Swing or battleground states seem mysterious. Why Ohio, Florida and Virginia, for example, rather than California, New York and Texas? What demographic and historical factors account for this seemingly bizarre situation that a dozen of the 50 states possess this power to decide who becomes the next American commander-in-chief?

It was in the 1888 American election that political pundits first identified swing states. In that contest, between Democrat president Grover Cleveland and his Republican opponent Benjamin Harrison, the vote came down to the election in four unpredictable states: Connecticut, New York, New Jersey and Indiana. Harrison's narrow victory in Indiana and New York proved the difference in making him the president.

To understand the curious swing-state phenomenon, you have to go back even further to the late eighteenth century.

The U.S. might be the bulwark of democracy in the world, but its constitution was designed in the 1780s with several anti-democratic features.
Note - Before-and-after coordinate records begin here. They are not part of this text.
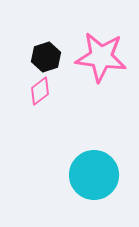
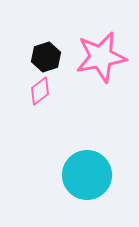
pink star: rotated 18 degrees counterclockwise
cyan circle: moved 7 px left
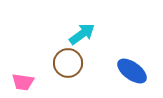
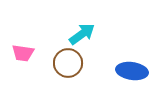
blue ellipse: rotated 28 degrees counterclockwise
pink trapezoid: moved 29 px up
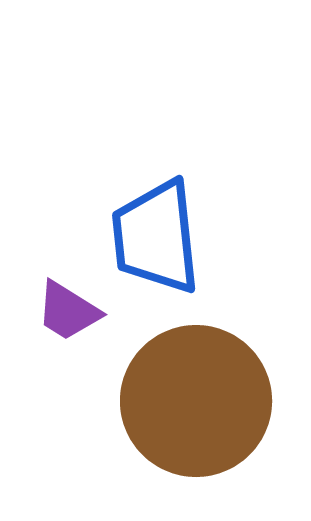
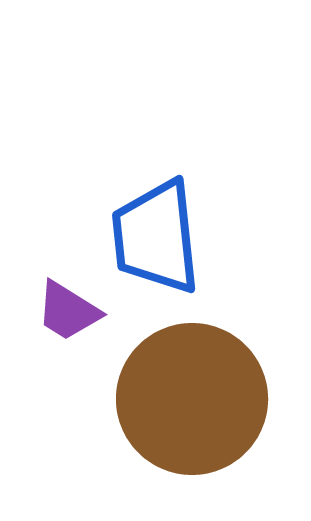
brown circle: moved 4 px left, 2 px up
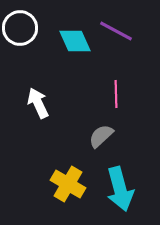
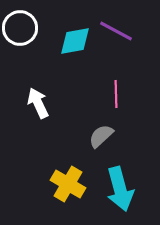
cyan diamond: rotated 76 degrees counterclockwise
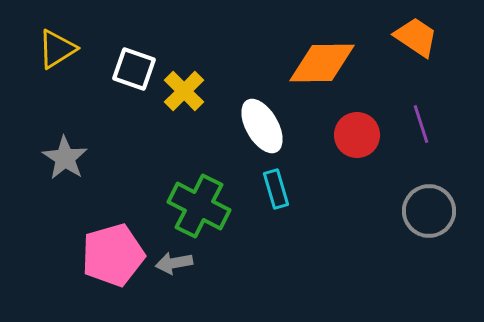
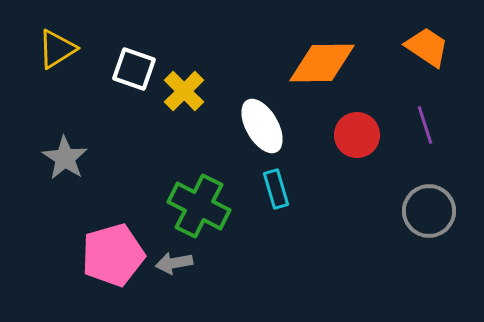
orange trapezoid: moved 11 px right, 10 px down
purple line: moved 4 px right, 1 px down
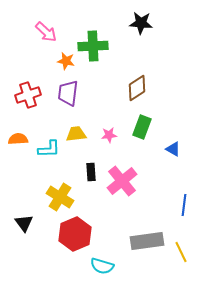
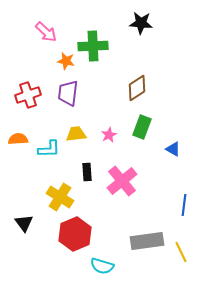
pink star: rotated 21 degrees counterclockwise
black rectangle: moved 4 px left
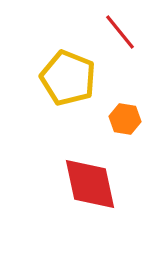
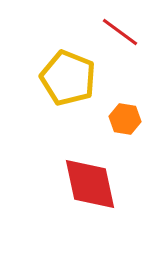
red line: rotated 15 degrees counterclockwise
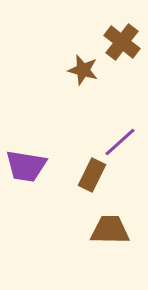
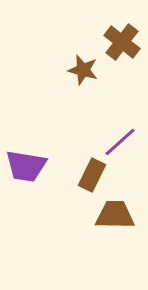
brown trapezoid: moved 5 px right, 15 px up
In fact, many of the "framers," as the delegates to the constitutional convention of 1786-87 are deferentially called, were frightened by the idea common people might decide who runs the country.

"The people should have as little to do as may be about the government," declared Roger Sherman of Connecticut.

Alexander Hamilton, who later served as the first secretary of the treasury under George Washington, concurred. "The people are turbulent and changing," he said. "They seldom judge or determine right."

As such, the framers opted for an indirect system to choose the president through that most unique American political invention, the electoral college.

This placed the final decision on the presidential election in the hands of state representatives known as electors -- supposedly knowledgeable and responsible officials, but in reality for many years merely wealthy and influential white men who were political insiders.

The number of electoral votes in the college each state (and the District of Columbia) is allocated is determined by population; hence, California has the most, 55, while New Hampshire has only three.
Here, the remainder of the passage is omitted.